Stored data:

=== Section Start ===

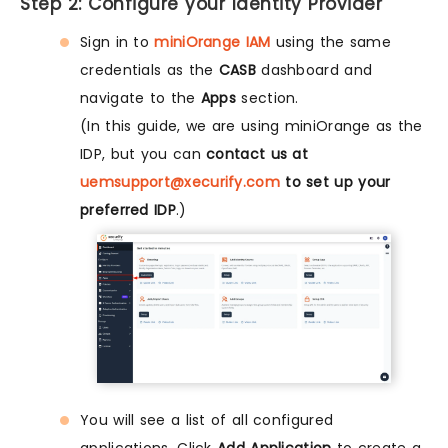
Step 2: Configure your Identity Provider
Sign in to
miniOrange IAM
using the same
credentials as the
CASB
dashboard and
navigate to the
Apps
section.
(In this guide, we are using miniOrange as the
IDP, but you can
contact us at
uemsupport@xecurify.com
to set up your
preferred IDP
.)
You will see a list of all configured
applications. Click
Add Application
to create a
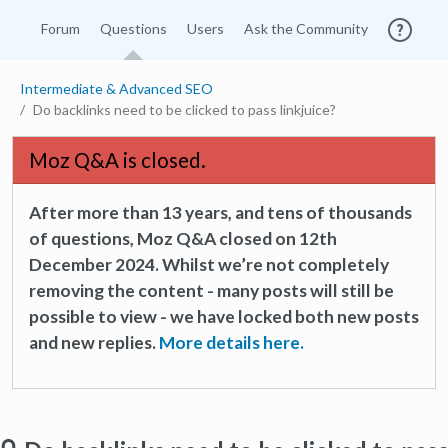
Forum
Questions
Users
Ask the Community
Intermediate & Advanced SEO
Do backlinks need to be clicked to pass linkjuice?
Moz Q&A is closed.
After more than 13 years, and tens of thousands
of questions, Moz Q&A closed on 12th
December 2024. Whilst we’re not completely
removing the content - many posts will still be
possible to view - we have locked both new posts
and new replies.
More details here.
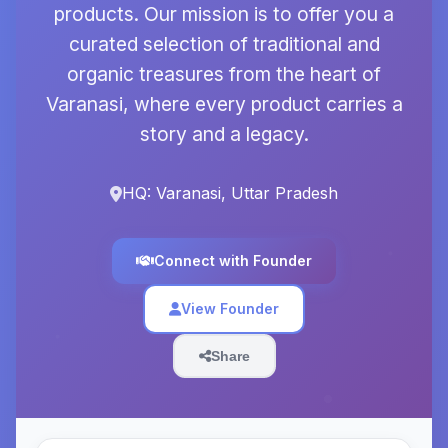
products. Our mission is to offer you a
curated selection of traditional and
organic treasures from the heart of
Varanasi, where every product carries a
story and a legacy.
HQ: Varanasi, Uttar Pradesh
Connect with Founder
View Founder
Share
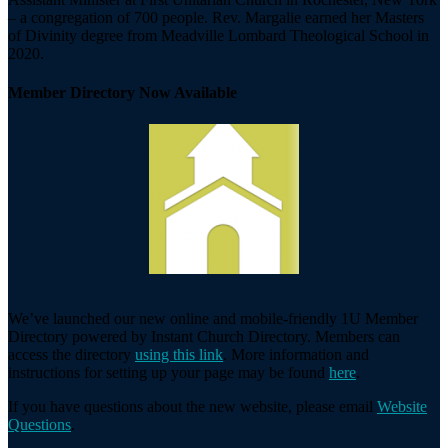
– a congregation of 700 people. Rev. Margalie earned her Masters
of Divinity degree from Meadville Lombard Theological School in
2020.
Member Directory Now Available
We’ve launched our new online and mobile-friendly 1U Member
Directory powered by Instant Church Directory. Members can
access the directory
using this link
. More information and
instructions for setting up your page may be found
here
.
If you have questions about the new website, please email
Website
Questions
.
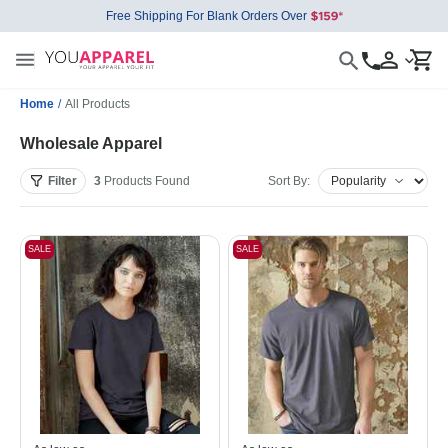
Free Shipping For Blank Orders Over
Home
/
All Products
Wholesale Apparel
Filter
3
Products
Found
Sort By:
SALE
SALE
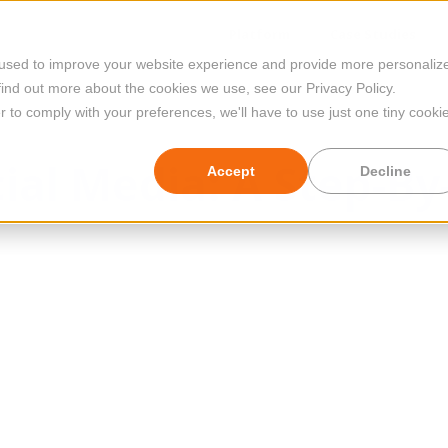
Platform
Case Studies
 used to improve your website experience and provide more personaliz
find out more about the cookies we use, see our Privacy Policy.
r to comply with your preferences, we'll have to use just one tiny cooki
cial Media: A Step-By
Accept
Decline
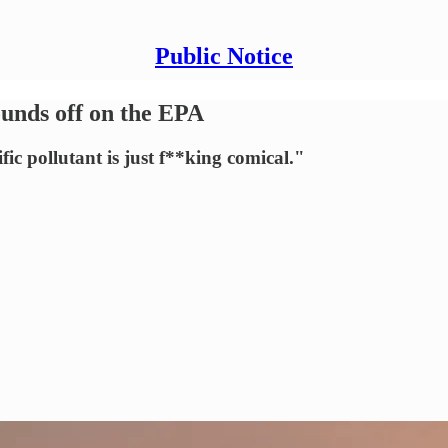
Public Notice
unds off on the EPA
ic pollutant is just f**king comical."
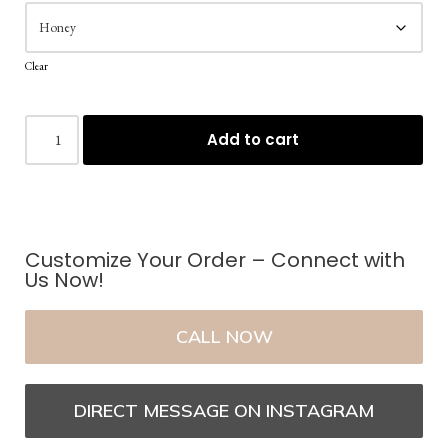
Clear
Add to cart
Customize Your Order – Connect with
Us Now!
CALL NOW
DIRECT MESSAGE ON INSTAGRAM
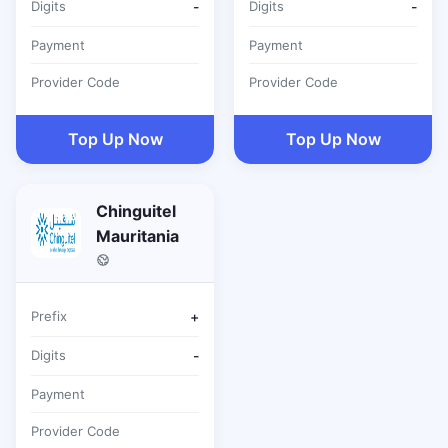
Digits
-
Digits
-
Payment
Payment
Provider Code
Provider Code
Top Up Now
Top Up Now
Chinguitel
Mauritania
Prefix
+
Digits
-
Payment
Provider Code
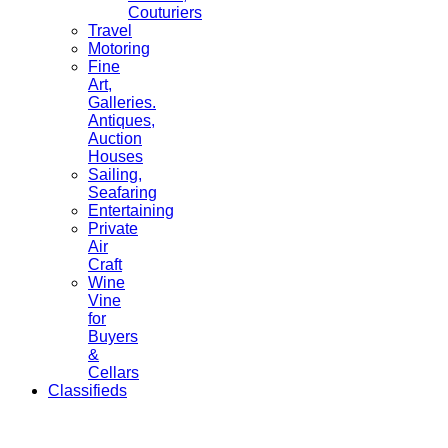
Couturiers
Travel
Motoring
Fine
Art,
Galleries.
Antiques,
Auction
Houses
Sailing,
Seafaring
Entertaining
Private
Air
Craft
Wine
Vine
for
Buyers
&
Cellars
Classifieds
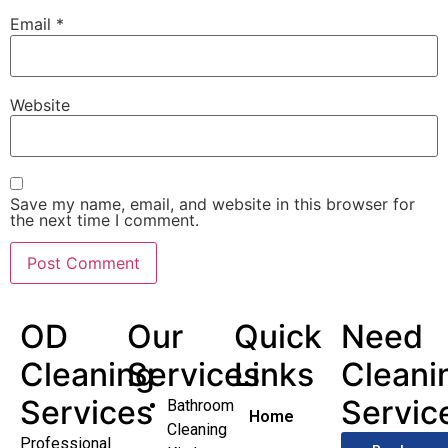
Email
*
Website
Save my name, email, and website in this browser for
the next time I comment.
OD
Our
Quick
Need
Cleaning
Services
Links
Cleani
Services
Servic
Bathroom
Home
Cleaning
Professional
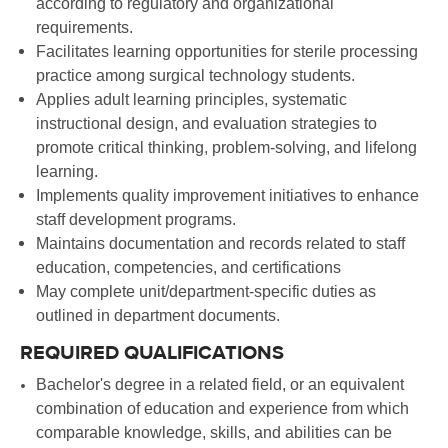
according to regulatory and organizational
requirements.
Facilitates learning opportunities for sterile processing
practice among surgical technology students.
Applies adult learning principles, systematic
instructional design, and evaluation strategies to
promote critical thinking, problem-solving, and lifelong
learning.
Implements quality improvement initiatives to enhance
staff development programs.
Maintains documentation and records related to staff
education, competencies, and certifications
May complete unit/department-specific duties as
outlined in department documents.
REQUIRED QUALIFICATIONS
Bachelor's degree in a related field, or an equivalent
combination of education and experience from which
comparable knowledge, skills, and abilities can be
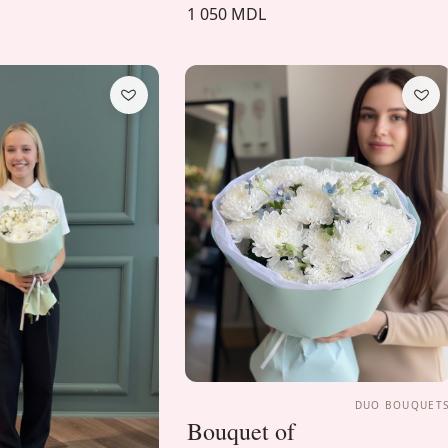
1 050 MDL
DUO BOUQUET
Bouquet of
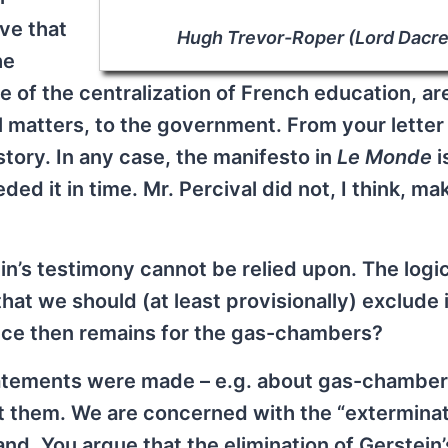
eve that
Hugh Trevor-Roper (Lord Dacre
he
e of the centralization of French education, a
al matters, to the government. From your letter 
story. In any case, the manifesto in
Le Monde
i
ded it in time. Mr. Percival did not, I think, ma
in’s testimony cannot be relied upon. The logic
hat we should (at least provisionally) exclude i
nce then remains for the gas-chambers?
 statements were made – e.g. about gas-chamber
 them. We are concerned with the “extermina
d. You argue that the elimination of Gerstein’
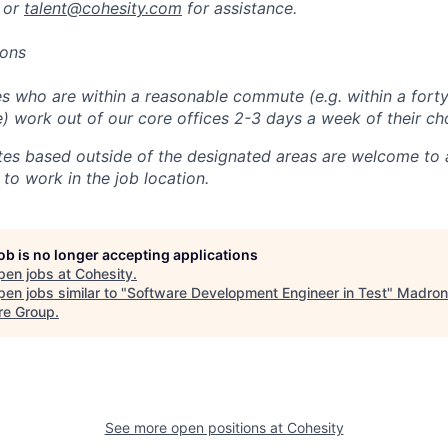
 or
talent@cohesity.com
for assistance.
ions
 who are within a reasonable commute (e.g. within a forty
e) work out of our core offices 2-3 days a week of their ch
tes based outside of the designated areas are welcome to 
 to work in the job location.
job is no longer accepting applications
pen jobs at
Cohesity
.
en jobs similar to "
Software Development Engineer in Test
"
Madron
re Group
.
See more open positions at
Cohesity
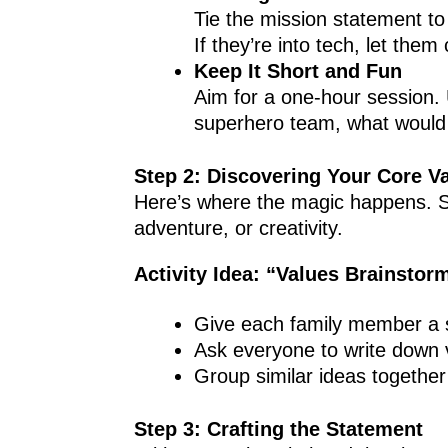
Tie the mission statement to 
If they’re into tech, let them 
Keep It Short and Fun
Aim for a one-hour session. 
superhero team, what would
Step 2: Discovering Your Core V
Here’s where the magic happens. St
adventure, or creativity.
Activity Idea: “Values Brainstor
Give each family member a s
Ask everyone to write down v
Group similar ideas togethe
Step 3: Crafting the Statement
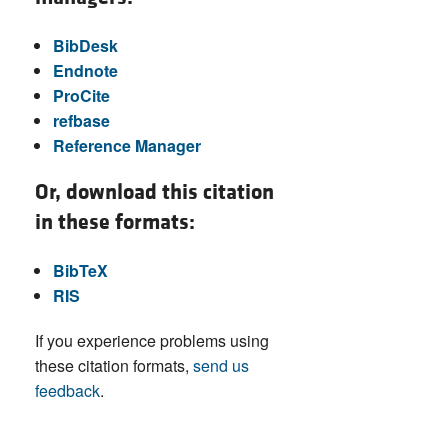
BibDesk
Endnote
ProCite
refbase
Reference Manager
Or, download this citation
in these formats:
BibTeX
RIS
If you experience problems using
these citation formats,
send us
feedback
.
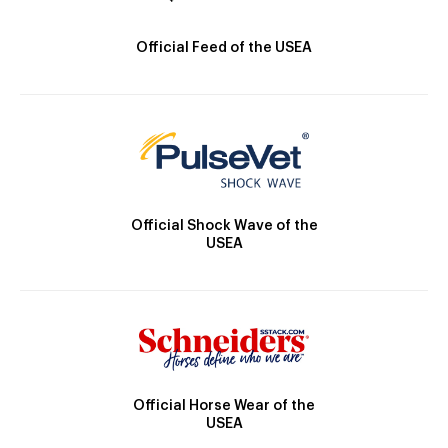
Official Feed of the USEA
Official Shock Wave of the
USEA
Official Horse Wear of the
USEA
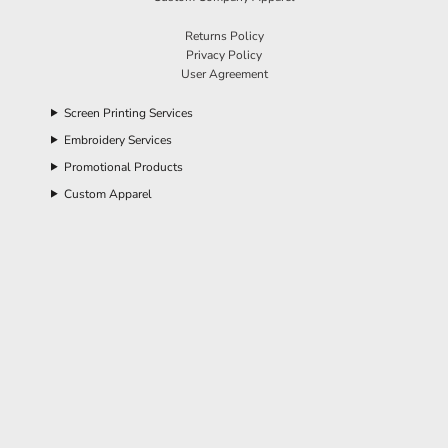
Returns Policy
Privacy Policy
User Agreement
Screen Printing Services
Embroidery Services
Promotional Products
Custom Apparel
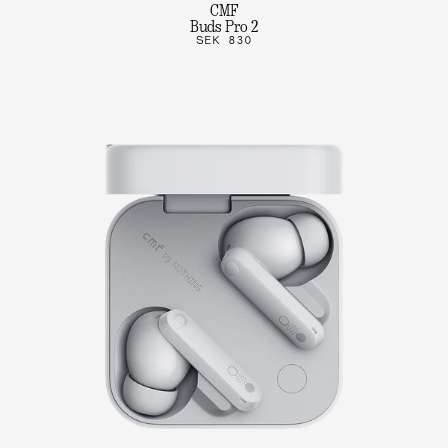
CMF
Buds Pro 2
SEK 830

=== Section End ===

# Task:
Give the data again exactly as written, with no pictures included.

# Output:
Step 2: Configure your Identity Provider
Sign in to
miniOrange IAM
using the same
credentials as the
CASB
dashboard and
navigate to the
Apps
section.
(In this guide, we are using miniOrange as the
IDP, but you can
contact us at
uemsupport@xecurify.com
to set up your
preferred IDP
.)
You will see a list of all configured
applications. Click
Add Application
to create a
Forum
Questions
Users
Ask the Community
Intermediate & Advanced SEO
Do backlinks need to be clicked to pass linkjuice?
Moz Q&A is closed.
After more than 13 years, and tens of thousands
of questions, Moz Q&A closed on 12th
December 2024. Whilst we’re not completely
removing the content - many posts will still be
possible to view - we have locked both new posts
and new replies.
More details here.
products. Our mission is to offer you a
curated selection of traditional and
organic treasures from the heart of
Varanasi, where every product carries a
story and a legacy.
HQ: Varanasi, Uttar Pradesh
Connect with Founder
View Founder
Share
– a congregation of 700 people. Rev. Margalie earned her Masters
of Divinity degree from Meadville Lombard Theological School in
2020.
Member Directory Now Available
We’ve launched our new online and mobile-friendly 1U Member
Directory powered by Instant Church Directory. Members can
access the directory
using this link
. More information and
instructions for setting up your page may be found
here
.
If you have questions about the new website, please email
Website
Questions
.
Free Shipping For Blank Orders Over
Home
/
All Products
Wholesale Apparel
Filter
3
Products
Found
Sort By:
SALE
SALE
Platform
Case Studies
 used to improve your website experience and provide more personaliz
find out more about the cookies we use, see our Privacy Policy.
r to comply with your preferences, we'll have to use just one tiny cooki
cial Media: A Step-By
Accept
Decline
Public Notice
unds off on the EPA
ic pollutant is just f**king comical."
Clear
Add to cart
Customize Your Order – Connect with
Us Now!
CALL NOW
DIRECT MESSAGE ON INSTAGRAM
Digits
-
Digits
-
Payment
Payment
Provider Code
Provider Code
Top Up Now
Top Up Now
Chinguitel
Mauritania
Prefix
+
Digits
-
Payment
Provider Code
Couturiers
Travel
Motoring
Fine
Art,
Galleries.
Antiques,
Auction
Houses
Sailing,
Seafaring
Entertaining
Private
Air
Craft
Wine
Vine
for
Buyers
&
Cellars
Classifieds
Email
*
Website
Save my name, email, and website in this browser for
the next time I comment.
OD
Our
Quick
Need
Cleaning
Services
Links
Cleani
Services
Servic
Bathroom
Home
Cleaning
Professional
according to regulatory and organizational
requirements.
Facilitates learning opportunities for sterile processing
practice among surgical technology students.
Applies adult learning principles, systematic
instructional design, and evaluation strategies to
promote critical thinking, problem-solving, and lifelong
learning.
Implements quality improvement initiatives to enhance
staff development programs.
Maintains documentation and records related to staff
education, competencies, and certifications
May complete unit/department-specific duties as
outlined in department documents.
REQUIRED QUALIFICATIONS
Bachelor's degree in a related field, or an equivalent
combination of education and experience from which
comparable knowledge, skills, and abilities can be
1 050 MDL
DUO BOUQUET
Bouquet of
eve that
Hugh Trevor-Roper (Lord Dacre
he
e of the centralization of French education, a
al matters, to the government. From your letter 
story. In any case, the manifesto in
Le Monde
i
ded it in time. Mr. Percival did not, I think, ma
in’s testimony cannot be relied upon. The logic
hat we should (at least provisionally) exclude i
nce then remains for the gas-chambers?
 statements were made – e.g. about gas-chamber
 them. We are concerned with the “extermina
d. You argue that the elimination of Gerstein’
 or
talent@cohesity.com
for assistance.
ions
 who are within a reasonable commute (e.g. within a forty
e) work out of our core offices 2-3 days a week of their ch
tes based outside of the designated areas are welcome to 
 to work in the job location.
job is no longer accepting applications
pen jobs at
Cohesity
.
en jobs similar to "
Software Development Engineer in Test
"
Madron
re Group
.
See more open positions at
Cohesity
Tie the mission statement to 
If they’re into tech, let them 
Keep It Short and Fun
Aim for a one-hour session. 
superhero team, what would
Step 2: Discovering Your Core V
Here’s where the magic happens. St
adventure, or creativity.
Activity Idea: “Values Brainstor
Give each family member a s
Ask everyone to write down v
Group similar ideas togethe
Step 3: Crafting the Statement
BibDesk
Endnote
ProCite
refbase
Reference Manager
Or, download this citation
in these formats:
BibTeX
RIS
If you experience problems using
these citation formats,
send us
feedback
.
Official Feed of the USEA
Official Shock Wave of the
USEA
Official Horse Wear of the
USEA
Returns Policy
Privacy Policy
User Agreement
Screen Printing Services
Embroidery Services
Promotional Products
Custom Apparel
CMF
Buds Pro 2
SEK 830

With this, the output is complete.